● What this task involves
Which lines of the records below contain the word "artisans"? Report each of them in full.

══ Data to examine

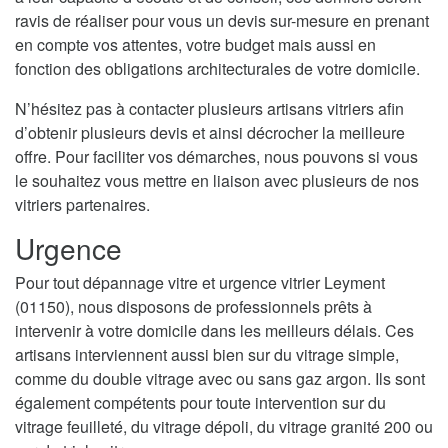
ravis de réaliser pour vous un devis sur-mesure en prenant
en compte vos attentes, votre budget mais aussi en
fonction des obligations architecturales de votre domicile.
N’hésitez pas à contacter plusieurs artisans vitriers afin
d’obtenir plusieurs devis et ainsi décrocher la meilleure
offre. Pour faciliter vos démarches, nous pouvons si vous
le souhaitez vous mettre en liaison avec plusieurs de nos
vitriers partenaires.
Urgence
Pour tout dépannage vitre et urgence vitrier Leyment
(01150), nous disposons de professionnels prêts à
intervenir à votre domicile dans les meilleurs délais. Ces
artisans interviennent aussi bien sur du vitrage simple,
comme du double vitrage avec ou sans gaz argon. Ils sont
également compétents pour toute intervention sur du
vitrage feuilleté, du vitrage dépoli, du vitrage granité 200 ou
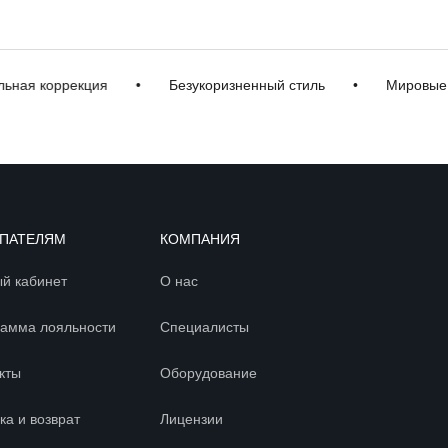
 коррекция
•
Безукоризненный стиль
•
Мировые бре
ПАТЕЛЯМ
КОМПАНИЯ
й кабинет
О нас
амма лояльности
Специалисты
кты
Оборудование
ка и возврат
Лицензии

════

● Reply to the task
N’hésitez pas à contacter plusieurs artisans vitriers afin
artisans interviennent aussi bien sur du vitrage simple,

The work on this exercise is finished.